Mayonado gave a great lecture pertaining to biotechnology and his experience within the company. Although I may not have understand all the technical science in his presentation, the one point that stuck out to me was that he never has the same work day. Things are always changing, and that is innovation something that excites me as a future producer.
I really enjoyed Mr. Mayonado’s lecture he gave on 11-12-18. He talked about Monsanto being bought by Bayer and how it was weird for him after working for Monsanto for 30 years but that it ultimately needed to happen. I learned that mergers happen to make the world more efficient meaning that more product can be produced while also saving money. It reminded me of my agricultural economic classes; if country A can make something for cheaper than country B and country B can make a different product for cheaper than country A, the two countries will trade those products and won’t spend extra money trying to produce it themselves. Monsanto is a huge seed breeding company that uses genetic technology to get the traits they want. I always thought that after I got my PhD that I would want to work for a company like Monsanto and after this guest lecture I definitely want to.

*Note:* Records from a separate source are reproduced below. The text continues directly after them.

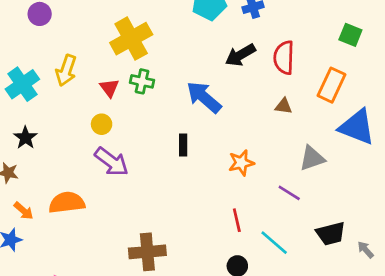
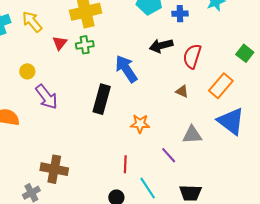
yellow arrow: (66, 70) -> (32, 22), turned 105
green cross: (142, 81) -> (85, 45), turned -36
yellow circle: (102, 124) -> (27, 71), moved
black rectangle: (183, 145) -> (102, 99), size x1.8

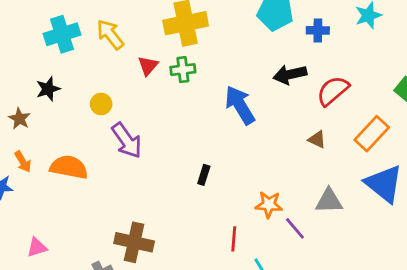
red semicircle: (192, 56) -> (333, 91), turned 30
black rectangle: (102, 99) -> (204, 175), moved, size x0.5
orange star: (140, 124) -> (269, 205), moved

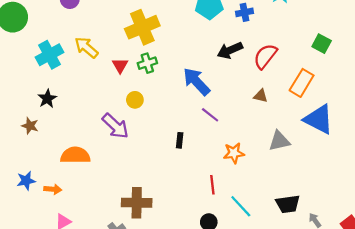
yellow circle: (101, 104) -> (135, 100), moved
orange arrow: (23, 162) -> (53, 189), moved, turned -42
purple line: (295, 228) -> (210, 115), moved

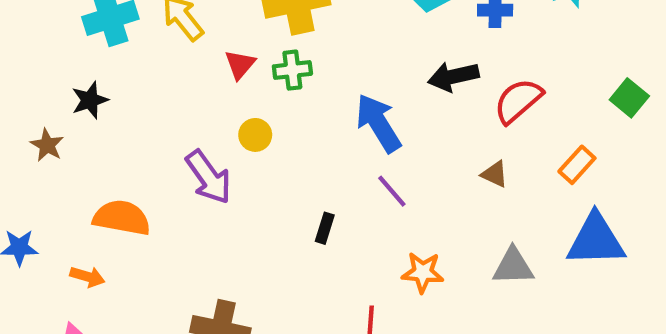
orange rectangle: (302, 83) -> (577, 165), size x0.7
blue triangle: (319, 119) -> (596, 240), turned -40
orange arrow: (53, 189) -> (87, 277), moved

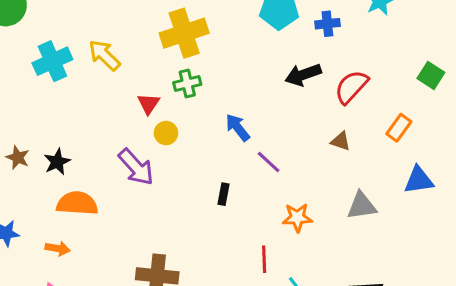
red triangle: (240, 65) -> (149, 104), moved
black star: (90, 100) -> (57, 162), moved
blue arrow: (378, 123) -> (238, 128), moved, size x0.7
blue triangle: (596, 240) -> (419, 180), size x0.7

In listening to Dave speak on all that has changed in agriculture and in the company he works for, Bayer, he focused on four main topics as the beginning of that change. This change was based around tools used to control agricultural pest and managing them. The first of these changes was labor. In the beginning of agriculture labor was highly reliant on animals to pull the tools they needed to plow the fields, followed by someone pushing the tools. In order to collect these crops large groups of people, often families, went out to their crops and would pick one plants that were ready to be harvested. In todays world we are heavily reliant on machinery and fewer people in order to harvest crops. The second main step in this change was mechanics. Steel was a main part to this change, as it became more of a reliant for farmers and their families and yields to the increase of agriculture during the early days. This is what evolved the industry to become more reliant on machinery and allowed the industry to begin the era of tractors. The third piece that impacted early agriculture was the use of chemicals, where they would use small molecules in order to aid to the crops. This allowed chemicals to protect the plants and repel the pests that may be ruining or have the potential to ruin a crop. This was also a time point of no till and chemicals greatly affected this. The final piece to impact agriculture pest management was the biological aspect, where we began using things like GMO’s to give us higher yields using less input. This was also a time of CRISPR (where you can isolate a certain gene) and RNAi (when you could shut off certain genes) which greatly impacted the ability for a farmer to produce more food and to gain higher yields, all to benefit the consumer. Without listening to Dave speak on how important these factors became in the field of agriculture, it could be difficult for one to think back on crop production and to realize just how far it has come.